If there is no explicit clause in the contract dealing with the assessment of damages, the law supplies a standard test which specifies the extent of responsibility implicitly undertaken by the promisor. There is a reciprocal allocation of risks; the precise legal test is examined below but it can be said in general terms that the promisor implicitly accepts responsibility for the usual consequences of a breach of the promise in question, while the promisee implicitly accepts the risk of any other consequences. (In other words, the promisee implicitly agrees not to hold the promisor responsible for unusual consequences.) The test should ultimately depend on the express or implied intention of the parties. Hence, the promisor may be liable for an unusual type of loss where he is made aware of the risk and thus expressly or impliedly accepts responsibility for it.
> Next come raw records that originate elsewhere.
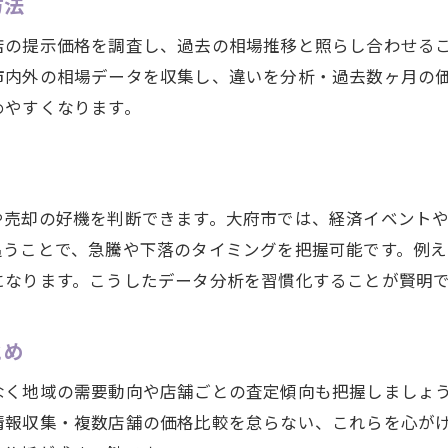
方法
金相場の流れを把握した効果的な売却法
店の提示価格を調査し、過去の相場推移と照らし合わせる
迷わない売却判断に役立つ金相場分析術
市内外の相場データを収集し、違いを分析・過去数ヶ月の
地域経済が金相場に与える要因を探る
めやすくなります。
地域経済と金相場の関係性を徹底解析
大府市の経済動向が金相場へ及ぼす影響
金相場の変化に影響する地域要因とは
や売却の好機を判断できます。大府市では、経済イベント
地元経済ニュースが金相場へ与える要素
追うことで、急騰や下落のタイミングを把握可能です。例
金相場動向を左右する経済指標の見方
になります。こうしたデータ分析を習慣化することが賢明
地域特性を活かした金相場分析のヒント
賢い資産運用に役立つ金相場の読み方
とめ
金相場を活用した資産運用の基本戦略
なく地域の需要動向や店舗ごとの査定傾向も把握しましょ
愛知県大府市の金相場から学ぶ運用法
情報収集・複数店舗の価格比較を怠らない、これらを心が
金相場の変動を生かす投資判断のコツ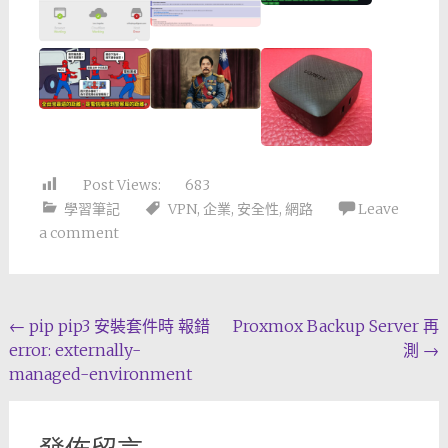
Post Views:
683
學習筆記
VPN
,
企業
,
安全性
,
網路
Leave
a comment
Post
←
pip pip3 安裝套件時 報錯
Proxmox Backup Server 再
error: externally-
測
→
navigation
managed-environment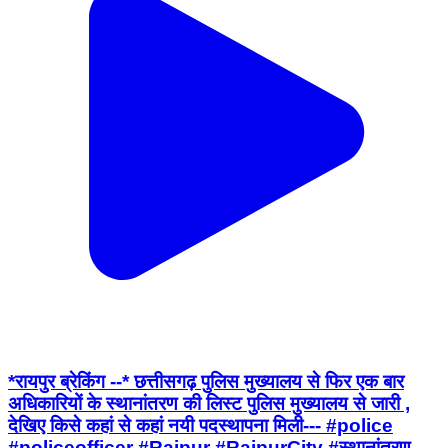
*रायपुर ब्रेकिंग --* छत्तीसगढ़ पुलिस मुख्यालय से फिर एक बार
अधिकारियों के स्थानांतरण की लिस्ट पुलिस मुख्यालय से जारी ,
देखिए किसे कहां से कहां नयी पदस्थापना मिली--- #police
#policeofficer #Raipur #RaipurCity #स्थानांतरण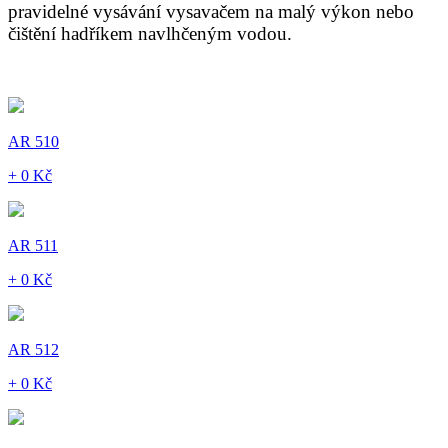
pravidelné vysávání vysavačem na malý výkon nebo
čištění hadříkem navlhčeným vodou.
AR 510
+ 0 Kč
AR 511
+ 0 Kč
AR 512
+ 0 Kč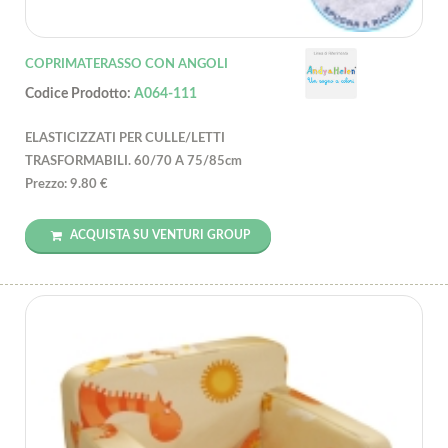
COPRIMATERASSO CON ANGOLI
Codice Prodotto:
A064-111
ELASTICIZZATI PER CULLE/LETTI
TRASFORMABILI. 60/70 A 75/85cm
Prezzo: 9.80 €
ACQUISTA SU VENTURI GROUP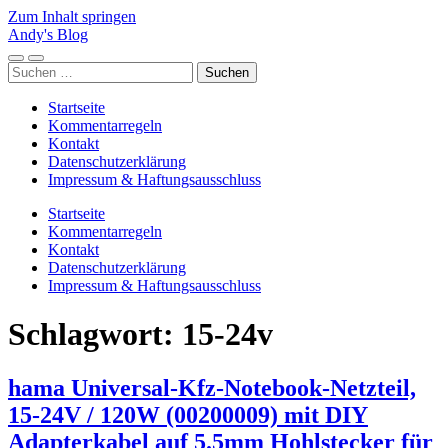
Zum Inhalt springen
Andy's Blog
Mobile-
Suchfeld
Suchen
Menü
ein-/ausblenden
nach:
ein-/ausblenden
Startseite
Kommentarregeln
Kontakt
Datenschutzerklärung
Impressum & Haftungsausschluss
Startseite
Kommentarregeln
Kontakt
Datenschutzerklärung
Impressum & Haftungsausschluss
Schlagwort:
15-24v
hama Universal-Kfz-Notebook-Netzteil,
15-24V / 120W (00200009) mit DIY
Adapterkabel auf 5.5mm Hohlstecker für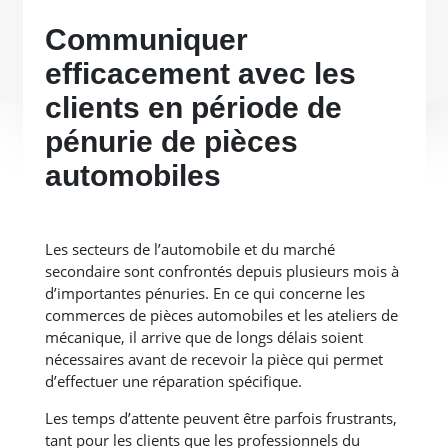
Communiquer
efficacement avec les
clients en période de
pénurie de pièces
automobiles
Les secteurs de l’automobile et du marché
secondaire sont confrontés depuis plusieurs mois à
d’importantes pénuries. En ce qui concerne les
commerces de pièces automobiles et les ateliers de
mécanique, il arrive que de longs délais soient
nécessaires avant de recevoir la pièce qui permet
d’effectuer une réparation spécifique.
Les temps d’attente peuvent être parfois frustrants,
tant pour les clients que les professionnels du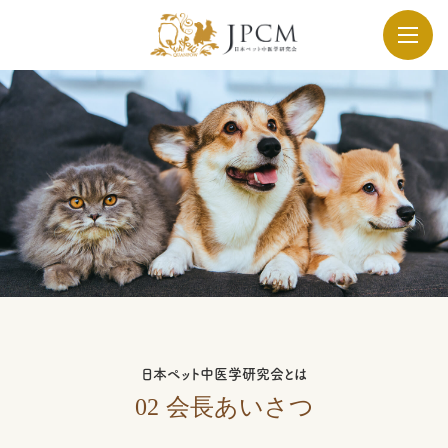
日本ペット中医学研究会とは
02
会長あいさつ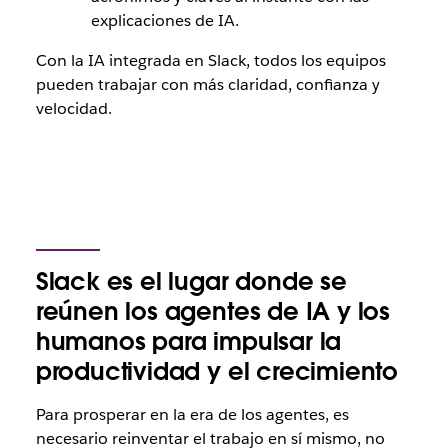
explicaciones de IA.
Con la IA integrada en Slack, todos los equipos
pueden trabajar con más claridad, confianza y
velocidad.
Slack es el lugar donde se
reúnen los agentes de IA y los
humanos para impulsar la
productividad y el crecimiento
Para prosperar en la era de los agentes, es
necesario reinventar el trabajo en sí mismo, no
[58] In The Heron II [1969] 1 A.C 350, 385 Lord Reid put the matter this way:

The crucial question is whether, on the information available to the defendant when the contract was made, he should, or the reasonable man in his position would, have realised that such loss was sufficiently likely to result from the breach of contract to make it proper to hold that the loss flowed naturally from the breach or that loss of that kind should have been within his contemplation.

[59] There is nothing to suggest that the Kingdom had special knowledge such that it should be taken to have assumed the risk of liability accruing under Mr. Ve’ehala’s loan nor can it be said that such loss flows naturally upon his dismissal. No authority was provided to me to suggest otherwise.

Result

[60] I propose to accede to Mr. Kefu’s request that I leave it to the parties to calculate and agree on the amount that is owing to Mr. Ve’ehala based on my findings.

[61] My findings are as follows:

[61.1] Mr. Ve’ehala’s lost salary is to be calculated from 26 September 2007 to 12 March 2011.

[61.2] Mr. Ve’ehala is entitled also to receive the Government contribution to the Retirement Fund calculated to 12 March 2011.

[61.3] Mr. Ve’ehala’s claim for bank interest is dismissed.

[62] I was not addressed on the questions of interest or costs. I reserve leave for either party to apply for the Court to determine any dispute as to Mr. Ve’ehala’s entitlement under this ruling including any claims for interest and costs. Such application should be made within 42 days of the date of this ruling.